**** Provided data ****
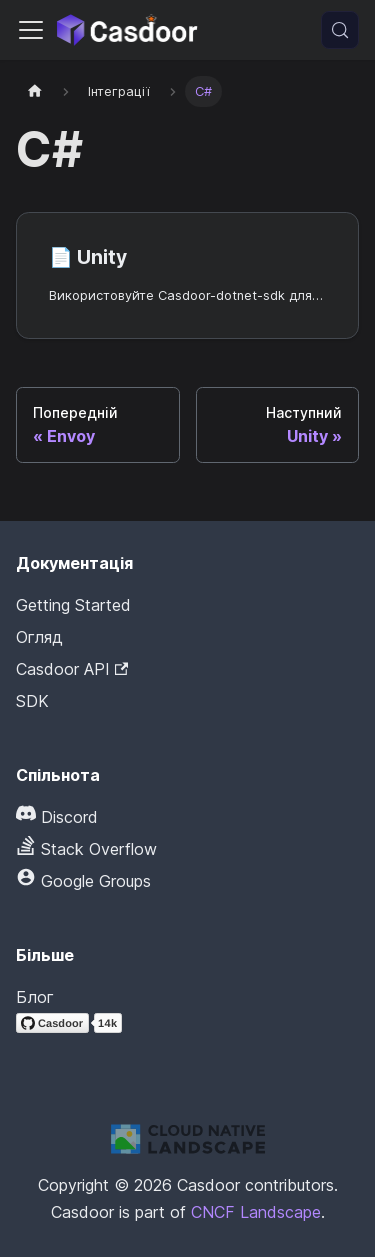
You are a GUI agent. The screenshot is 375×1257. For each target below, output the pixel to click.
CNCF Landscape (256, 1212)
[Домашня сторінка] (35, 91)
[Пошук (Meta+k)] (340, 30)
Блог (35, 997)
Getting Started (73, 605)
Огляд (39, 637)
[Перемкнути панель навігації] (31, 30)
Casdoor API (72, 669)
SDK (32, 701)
****
**** Provided data ****
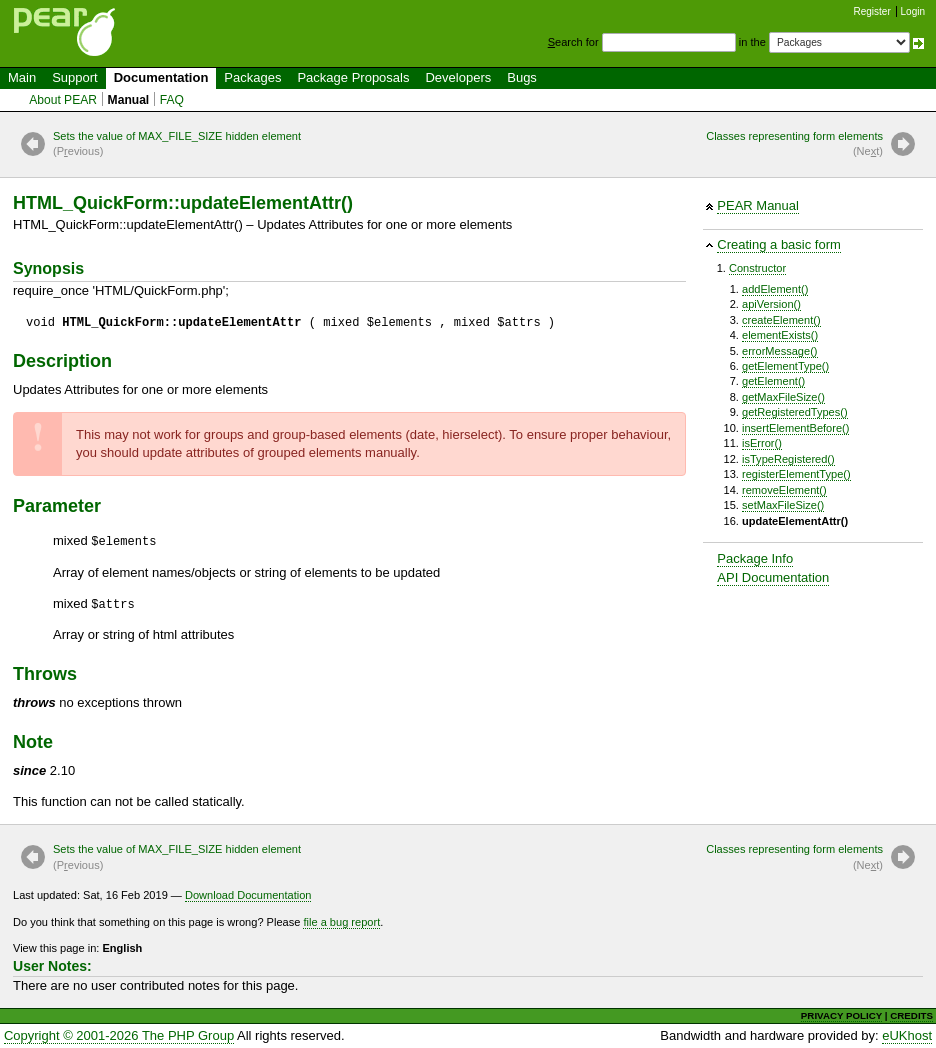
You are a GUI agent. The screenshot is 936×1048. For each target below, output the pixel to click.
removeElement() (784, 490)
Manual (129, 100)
****
» **Instructions to follow**:
Produce a word-for-word copy of everything above from the line holding "You are a GUI agent. The screenshot is 936×1048." down to the line holding "Manual (129, 100)", with both of those lines kept.

» **Response box**:
You are a GUI agent. The screenshot is 936×1048. For each target below, output the pixel to click.
removeElement() (784, 490)
Manual (129, 100)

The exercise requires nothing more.